Resources for Clinical Research in the JID
- From 2005 to 2015, the publication of noninferiority trials increased by six-fold. Noninferiority trials assess whether a new treatment’s efficacy is comparable with that of the standard of care and have several appeals. Noninferiority trials can evaluate for both noninferiority and superiority of a new treatment. In addition, multiple treatment modalities exist, and new treatments may be advantageous for reasons beyond efficacy. Common elements of trial design such as the research question, outcomes, statistical analysis, and interpretation of results differ meaningfully between noninferiority trials and superiority trials.

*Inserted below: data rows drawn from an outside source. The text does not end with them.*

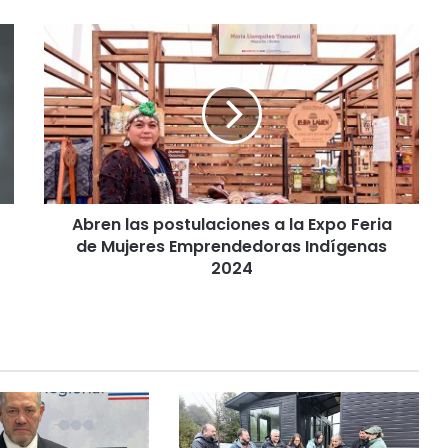
A
b
r
e
n
l
a
s
p
Abren las postulaciones a la Expo Feria
o
de Mujeres Emprendedoras Indígenas
s
t
2024
u
l
a
c
i
o
n
e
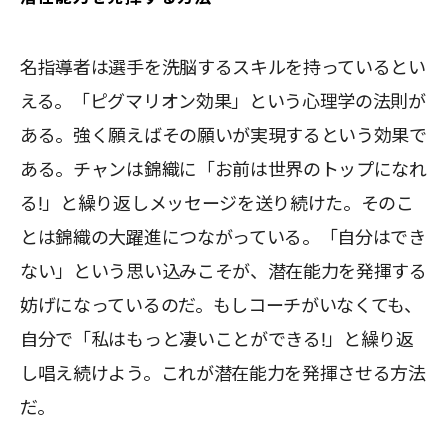
名指導者は選手を洗脳するスキルを持っているとい
える。「ピグマリオン効果」という心理学の法則が
ある。強く願えばその願いが実現するという効果で
ある。チャンは錦織に「お前は世界のトップになれ
る!」と繰り返しメッセージを送り続けた。そのこ
とは錦織の大躍進につながっている。「自分はでき
ない」という思い込みこそが、潜在能力を発揮する
妨げになっているのだ。もしコーチがいなくても、
自分で「私はもっと凄いことができる!」と繰り返
し唱え続けよう。これが潜在能力を発揮させる方法
だ。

- When making treatment decisions, it is often necessary to consider the relative efficacy and safety of multiple potential interventions. Unlike traditional pairwise meta-analysis, which allows for a comparison between two interventions by pooling head-to-head data, network meta-analysis (NMA) allows for the simultaneous comparison of more than two interventions and for comparisons to be made between interventions that have not been directly compared in a randomized controlled trial. Given these advantages, NMAs are being published in the medical literature with increasing frequency.
- Systematic reviews are increasingly utilized in the medical literature to summarize available evidence on a research question. Like other studies, systematic reviews are at risk for bias from a number of sources. A systematic review should be based on a formal protocol developed and made publicly available before the conduct of the review; deviations from a protocol with selective presentation of data can result in reporting bias. Evidence selection bias occurs when a systematic review does not identify all available data on a topic.